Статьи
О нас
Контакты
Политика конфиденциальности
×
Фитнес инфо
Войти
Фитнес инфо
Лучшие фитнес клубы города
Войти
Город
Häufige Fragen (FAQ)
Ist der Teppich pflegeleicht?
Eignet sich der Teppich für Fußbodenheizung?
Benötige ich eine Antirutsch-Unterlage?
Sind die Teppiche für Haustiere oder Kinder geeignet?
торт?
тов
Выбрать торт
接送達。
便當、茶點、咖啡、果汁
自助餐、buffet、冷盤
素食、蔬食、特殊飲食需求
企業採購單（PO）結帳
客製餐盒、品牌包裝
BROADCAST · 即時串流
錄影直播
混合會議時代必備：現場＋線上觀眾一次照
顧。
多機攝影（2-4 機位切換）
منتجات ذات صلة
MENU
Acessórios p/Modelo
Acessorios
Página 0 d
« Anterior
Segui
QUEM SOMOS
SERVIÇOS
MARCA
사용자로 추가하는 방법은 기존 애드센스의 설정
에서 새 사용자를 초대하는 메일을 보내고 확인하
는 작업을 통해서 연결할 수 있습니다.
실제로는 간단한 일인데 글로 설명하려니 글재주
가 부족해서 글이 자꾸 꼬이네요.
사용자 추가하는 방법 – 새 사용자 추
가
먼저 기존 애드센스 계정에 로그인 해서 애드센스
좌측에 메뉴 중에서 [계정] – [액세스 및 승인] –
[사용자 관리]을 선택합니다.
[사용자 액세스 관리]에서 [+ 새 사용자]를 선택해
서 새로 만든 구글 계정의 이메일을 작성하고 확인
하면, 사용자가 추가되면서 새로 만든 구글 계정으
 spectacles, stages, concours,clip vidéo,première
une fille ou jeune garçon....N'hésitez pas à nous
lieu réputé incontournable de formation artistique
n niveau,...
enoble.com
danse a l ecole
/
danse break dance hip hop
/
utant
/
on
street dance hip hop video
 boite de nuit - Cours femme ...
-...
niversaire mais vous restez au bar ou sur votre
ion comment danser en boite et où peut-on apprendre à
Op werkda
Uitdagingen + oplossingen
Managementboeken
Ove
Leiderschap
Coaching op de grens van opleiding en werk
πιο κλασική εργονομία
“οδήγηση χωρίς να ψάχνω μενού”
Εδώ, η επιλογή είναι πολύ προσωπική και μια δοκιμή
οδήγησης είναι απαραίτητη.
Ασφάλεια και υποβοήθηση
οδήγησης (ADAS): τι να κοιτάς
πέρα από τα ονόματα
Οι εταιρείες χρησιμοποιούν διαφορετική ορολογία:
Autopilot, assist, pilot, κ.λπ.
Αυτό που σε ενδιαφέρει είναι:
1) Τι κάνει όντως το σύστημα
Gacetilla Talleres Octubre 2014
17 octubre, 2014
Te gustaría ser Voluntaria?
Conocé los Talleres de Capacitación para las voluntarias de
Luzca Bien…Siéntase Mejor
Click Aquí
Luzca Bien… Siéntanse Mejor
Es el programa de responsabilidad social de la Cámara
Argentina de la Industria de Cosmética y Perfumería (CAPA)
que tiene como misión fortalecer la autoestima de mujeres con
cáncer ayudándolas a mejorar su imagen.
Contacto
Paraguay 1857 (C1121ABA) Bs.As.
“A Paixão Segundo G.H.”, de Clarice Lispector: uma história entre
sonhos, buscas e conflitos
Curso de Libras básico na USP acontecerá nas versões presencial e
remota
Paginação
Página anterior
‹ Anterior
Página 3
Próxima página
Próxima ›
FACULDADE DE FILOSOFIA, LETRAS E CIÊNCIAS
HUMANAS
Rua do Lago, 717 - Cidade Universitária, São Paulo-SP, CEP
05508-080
----------------------------------------
## WHAT THIS TASK INVOLVES
Word for word, write out the data.

## RESPONSE TO THE EXERCISE
Статьи
О нас
Контакты
Политика конфиденциальности
×
Фитнес инфо
Войти
Фитнес инфо
Лучшие фитнес клубы города
Войти
Город
Häufige Fragen (FAQ)
Ist der Teppich pflegeleicht?
Eignet sich der Teppich für Fußbodenheizung?
Benötige ich eine Antirutsch-Unterlage?
Sind die Teppiche für Haustiere oder Kinder geeignet?
торт?
тов
Выбрать торт
接送達。
便當、茶點、咖啡、果汁
自助餐、buffet、冷盤
素食、蔬食、特殊飲食需求
企業採購單（PO）結帳
客製餐盒、品牌包裝
BROADCAST · 即時串流
錄影直播
混合會議時代必備：現場＋線上觀眾一次照
顧。
多機攝影（2-4 機位切換）
منتجات ذات صلة
MENU
Acessórios p/Modelo
Acessorios
Página 0 d
« Anterior
Segui
QUEM SOMOS
SERVIÇOS
MARCA
사용자로 추가하는 방법은 기존 애드센스의 설정
에서 새 사용자를 초대하는 메일을 보내고 확인하
는 작업을 통해서 연결할 수 있습니다.
실제로는 간단한 일인데 글로 설명하려니 글재주
가 부족해서 글이 자꾸 꼬이네요.
사용자 추가하는 방법 – 새 사용자 추
가
먼저 기존 애드센스 계정에 로그인 해서 애드센스
좌측에 메뉴 중에서 [계정] – [액세스 및 승인] –
[사용자 관리]을 선택합니다.
[사용자 액세스 관리]에서 [+ 새 사용자]를 선택해
서 새로 만든 구글 계정의 이메일을 작성하고 확인
하면, 사용자가 추가되면서 새로 만든 구글 계정으
 spectacles, stages, concours,clip vidéo,première
une fille ou jeune garçon....N'hésitez pas à nous
lieu réputé incontournable de formation artistique
n niveau,...
enoble.com
danse a l ecole
/
danse break dance hip hop
/
utant
/
on
street dance hip hop video
 boite de nuit - Cours femme ...
-...
niversaire mais vous restez au bar ou sur votre
ion comment danser en boite et où peut-on apprendre à
Op werkda
Uitdagingen + oplossingen
Managementboeken
Ove
Leiderschap
Coaching op de grens van opleiding en werk
πιο κλασική εργονομία
“οδήγηση χωρίς να ψάχνω μενού”
Εδώ, η επιλογή είναι πολύ προσωπική και μια δοκιμή
οδήγησης είναι απαραίτητη.
Ασφάλεια και υποβοήθηση
οδήγησης (ADAS): τι να κοιτάς
πέρα από τα ονόματα
Οι εταιρείες χρησιμοποιούν διαφορετική ορολογία:
Autopilot, assist, pilot, κ.λπ.
Αυτό που σε ενδιαφέρει είναι:
1) Τι κάνει όντως το σύστημα
Gacetilla Talleres Octubre 2014
17 octubre, 2014
Te gustaría ser Voluntaria?
Conocé los Talleres de Capacitación para las voluntarias de
Luzca Bien…Siéntase Mejor
Click Aquí
Luzca Bien… Siéntanse Mejor
Es el programa de responsabilidad social de la Cámara
Argentina de la Industria de Cosmética y Perfumería (CAPA)
que tiene como misión fortalecer la autoestima de mujeres con
cáncer ayudándolas a mejorar su imagen.
Contacto
Paraguay 1857 (C1121ABA) Bs.As.
“A Paixão Segundo G.H.”, de Clarice Lispector: uma história entre
sonhos, buscas e conflitos
Curso de Libras básico na USP acontecerá nas versões presencial e
remota
Paginação
Página anterior
‹ Anterior
Página 3
Próxima página
Próxima ›
FACULDADE DE FILOSOFIA, LETRAS E CIÊNCIAS
HUMANAS
Rua do Lago, 717 - Cidade Universitária, São Paulo-SP, CEP
05508-080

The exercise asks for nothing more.